A generation task calls _load_model_instance(diffusion_model)
If the requested model slug matches the cached model and its pipeline is loaded, the cached instance is returned immediately (warm hit)
If a different model is cached, it is evicted — its pipeline is deleted and the device cache is cleared (torch.mps.empty_cache() or torch.cuda.empty_cache())
The new model is instantiated via ModelFactory, its pipeline is loaded, and it replaces the evicted model in the cache

This ensures:

No redundant loading — consecutive jobs using the same model skip pipeline loading entirely
One model at a time — only one diffusion model occupies GPU memory at any given moment
Clean transitions — eviction explicitly frees device memory before loading the next model

Before loading any diffusion model, the worker also calls _evict_enhancer() to free VRAM occupied by the prompt enhancement LLM or the adaptation pipeline’s LLM, preventing out-of-memory errors.

Device Optimization

BaseModel._apply_device_optimizations() handles three device targets:

MPS (Apple Silicon)

VAE converted to float32 (prevents NaN values in bfloat16 VAE on MPS)
Entire pipeline moved to MPS device
Attention slicing enabled
VAE slicing and tiling enabled for memory efficiency

CUDA

enable_model_cpu_offload() by default (or enable_sequential_cpu_offload() if the flag is set)
Attention slicing enabled

CPU

Pipeline moved to CPU (fallback, no optimizations)

Individual models can override _apply_device_optimizations() for model-specific needs.
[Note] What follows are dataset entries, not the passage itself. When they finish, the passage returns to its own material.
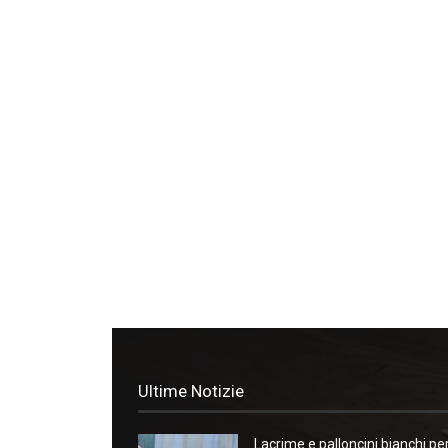
Ultime Notizie
Lacrime e palloncini bianchi pe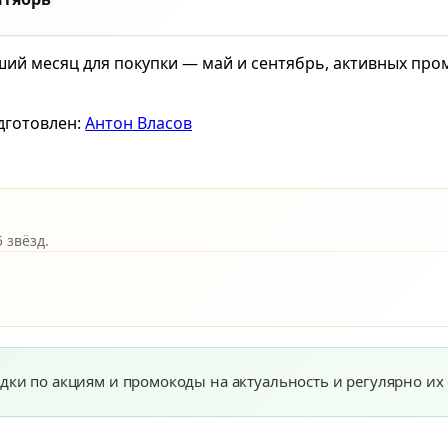
чший месяц для покупки — май и сентябрь, активных пр
дготовлен:
Антон Власов
 звёзд.
дки по акциям и промокоды на актуальность и регулярно их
For example, ZImageTurboModel adds sequential CPU offload and VAE slicing on CUDA, while SDXLTurboModel has a custom MPS optimization path.

Model Comparison

Model	Steps	CFG	Resolution	Architecture	Best For
Z-Image Turbo	9	0.0	1024	zimage	Fast iteration, drafts
Flux.1-dev	28	3.5	1024	flux1	High quality, presentation
Qwen-Image	50	4.5	1328	qwen	Photorealism, fine detail
SDXL Turbo	4	0.0	512	sdxl	Fastest, quick tests
Juggernaut XL v9	30	7.0	1024	sdxl	Photorealism, negative prompts
DreamShaper XL	4	2.0	1024	sdxl	Fast creative, artistic
Realistic Vision v5.1	30	5.0	512x768	sd15	Portraits, low VRAM

Adding a New Model

For most models, this takes four steps:

Create the model file — inherit from BaseModel and override _create_pipeline()
Register in the factory — add to ModelFactory.create_model() in src/cw/lib/models/__init__.py
Add to presets — add a model entry in data/presets.json with appropriate settings flags
Sync to database — run uv run manage.py import_presets

If the model uses CLIP-based text encoding (SDXL/SD15 family), inherit from CompelPromptMixin for long prompt support and prompt weighting. If the model has unusual requirements (runtime parameter detection, special prompt handling), override the relevant hook methods.